Köln – Wenn die Bibel neu geschrieben würde, von welchen Plagen würden wir heutzutage lesen? Nehmen wir allein das Jahr 2020: Nicht nur das Coronavirus schockt derzeit die Welt, Zugvögel fallen tot vom Himmel, Heuschrecken und Mäuse vernichten Ernten, Waldbrände nehmen immer verheerendere Ausmaße an.

Kriege, Dürren, Meere voller Plastik gefährden das Leben von Menschen und Tieren. Und fast immer hat der Mensch die Hand im Spiel, wenn die Natur zurückschlägt. Wir listen die schlimmsten Plagen der Neuzeit auf. Ist es die Rache Gottes? Von wegen! Das sind Klimawandel, Größenwahnsinn, Globalisierung und deren Folgen.

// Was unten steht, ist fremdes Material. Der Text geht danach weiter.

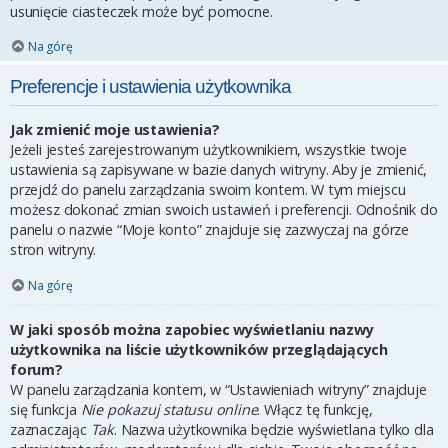
usunięcie ciasteczek może być pomocne.
Na górę
Preferencje i ustawienia użytkownika
Jak zmienić moje ustawienia?
Jeżeli jesteś zarejestrowanym użytkownikiem, wszystkie twoje
ustawienia są zapisywane w bazie danych witryny. Aby je zmienić,
przejdź do panelu zarządzania swoim kontem. W tym miejscu
możesz dokonać zmian swoich ustawień i preferencji. Odnośnik do
panelu o nazwie “Moje konto” znajduje się zazwyczaj na górze
stron witryny.
Na górę
W jaki sposób można zapobiec wyświetlaniu nazwy
użytkownika na liście użytkowników przeglądających
forum?
W panelu zarządzania kontem, w “Ustawieniach witryny” znajduje
się funkcja
Nie pokazuj statusu online
. Włącz tę funkcję,
zaznaczając
Tak
. Nazwa użytkownika będzie wyświetlana tylko dla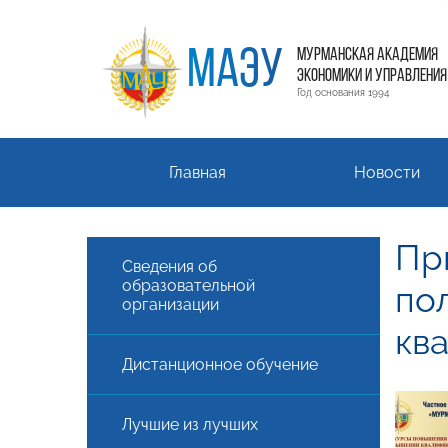
МАЭУ
МУРМАНСКАЯ АКАДЕМИЯ
ЭКОНОМИКИ И УПРАВЛЕНИЯ
Год основания 1994
Главная
Новости
Пр
Сведения об
образовательной
по
организации
кв
Дистанционное обучение
Лучшие из лучших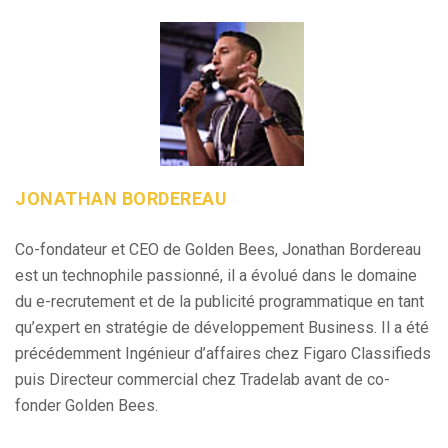
JONATHAN BORDEREAU
Co-fondateur et CEO de Golden Bees, Jonathan Bordereau
est un technophile passionné, il a évolué dans le domaine
du e-recrutement et de la publicité programmatique en tant
qu’expert en stratégie de développement Business. Il a été
précédemment Ingénieur d’affaires chez Figaro Classifieds
puis Directeur commercial chez Tradelab avant de co-
fonder Golden Bees.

Gefärliche Viren Corona, HIV, West-Nil-Virus, Mers, Sars, Ebola... Immer wieder schaffen es schlimme Erreger, sich den Menschen als Wirt nutzbar zu machen, weil dieser ständig weiter in Sphären vordringt, wo er eigentlich nicht hingehört, so der WWF. Allein an der Aids- Pandemie sind bis heute 32 Millionen Menschen gestorben. Wie viele Opfer das Corona-Virus, das erstmals die ganze Welt samt Wirtschaft lahmlegt, fordert? Das kann noch keiner vorhersagen.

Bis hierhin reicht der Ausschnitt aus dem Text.